Segment Start: Information
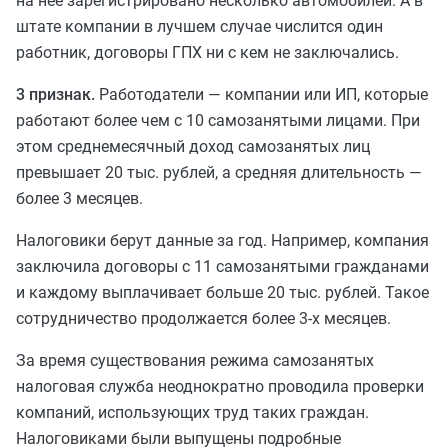
на нее зарегистрировано несколько автомобилей. А в
штате компании в лучшем случае числится один
работник, договоры ГПХ ни с кем не заключались.
3 признак.
Работодатели — компании или ИП, которые
работают более чем с 10 самозанятыми лицами. При
этом среднемесячный доход самозанятых лиц
превышает 20 тыс. рублей, а средняя длительность —
более 3 месяцев.
Налоговики берут данные за год. Например, компания
заключила договоры с 11 самозанятыми гражданами
и каждому выплачивает больше 20 тыс. рублей. Такое
сотрудничество продолжается более 3-х месяцев.
За время существования режима самозанятых
налоговая служба неоднократно проводила проверки
компаний, использующих труд таких граждан.
Налоговиками были выпущены подробные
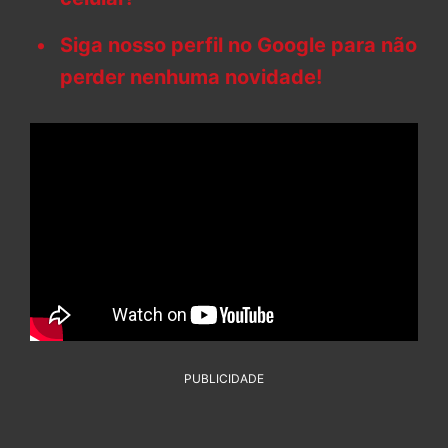
Siga nosso perfil no Google para não
perder nenhuma novidade!
PUBLICIDADE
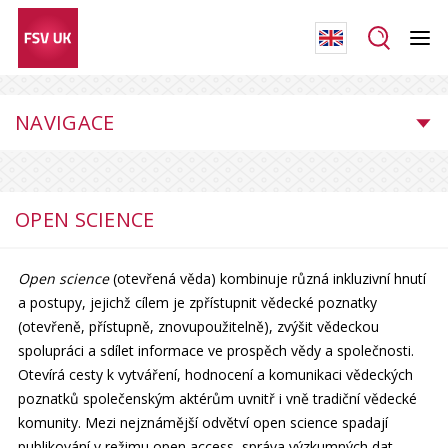
NAVIGACE
OPEN SCIENCE
Open science
(otevřená věda) kombinuje různá inkluzivní hnutí
a postupy, jejichž cílem je zpřístupnit vědecké poznatky
(otevřeně, přístupně, znovupoužitelně), zvýšit vědeckou
spolupráci a sdílet informace ve prospěch vědy a společnosti.
Otevírá cesty k vytváření, hodnocení a komunikaci vědeckých
poznatků společenským aktérům uvnitř i vně tradiční vědecké
komunity. Mezi nejznámější odvětví open science spadají
publikování v režimu open access, správa výzkumných dat,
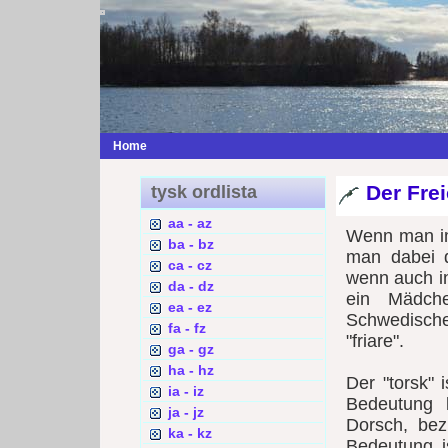
Home
Der Frei
tysk ordlista
aa - az
Wenn man im
ba - bz
man dabei d
ca - cz
wenn auch in
da - dz
ein Mädch
ea - ez
Schwedisch
fa - fz
"friare".
ga - gz
ha - hz
Der "torsk" 
ia - iz
Bedeutung k
ja - jz
Dorsch, bez
ka - kz
Bedeutung i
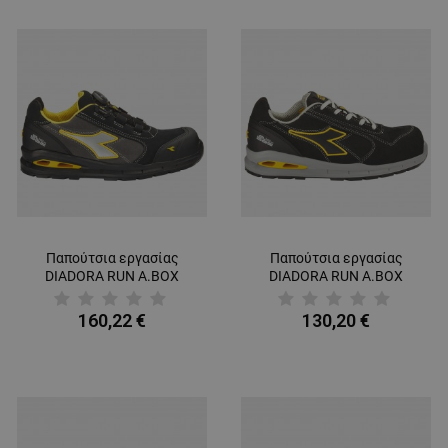
Παπούτσια εργασίας
Παπούτσια εργασίας
DIADORA RUN A.BOX
DIADORA RUN A.BOX
MSTR BOA LOW S3S FO
LOW S3S FO SR ESD
SR SC ESD BLACK/GREY
BLACK
160,22 €
130,20 €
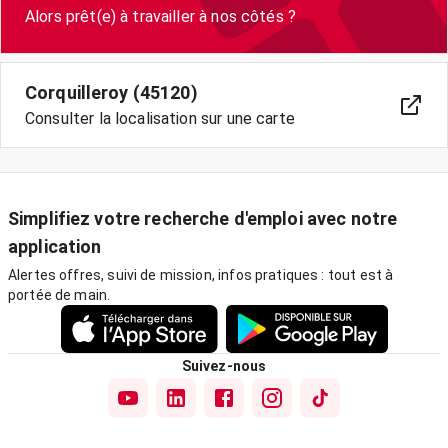
Alors prêt(e) à travailler à nos côtés ?
Corquilleroy (45120)
Consulter la localisation sur une carte
Simplifiez votre recherche d'emploi avec notre
application
Alertes offres, suivi de mission, infos pratiques : tout est à
portée de main.
Suivez-nous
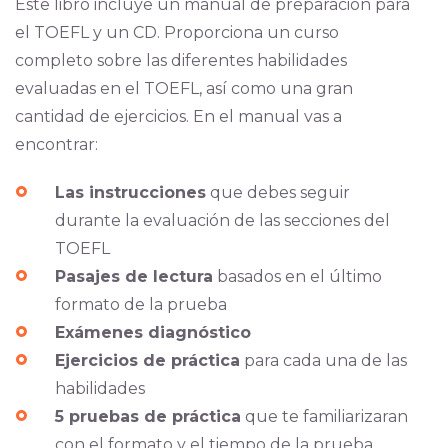
Este libro incluye un manual de preparación para
el TOEFL y un CD. Proporciona un curso
completo sobre las diferentes habilidades
evaluadas en el TOEFL, así como una gran
cantidad de ejercicios. En el manual vas a
encontrar:
Las instrucciones
que debes seguir
durante la evaluación de las secciones del
TOEFL
Pasajes de lectura
basados en el último
formato de la prueba
Exámenes diagnóstico
Ejercicios de práctica
para cada una de las
habilidades
5 pruebas de práctica
que te familiarizaran
con el formato y el tiempo de la prueba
Segment End: Information
§ Exercise requirements
Make a copy of each line in the records that has the word "более".

§ Answer section
работают более чем с 10 самозанятыми лицами. При
более 3 месяцев.
сотрудничество продолжается более 3-х месяцев.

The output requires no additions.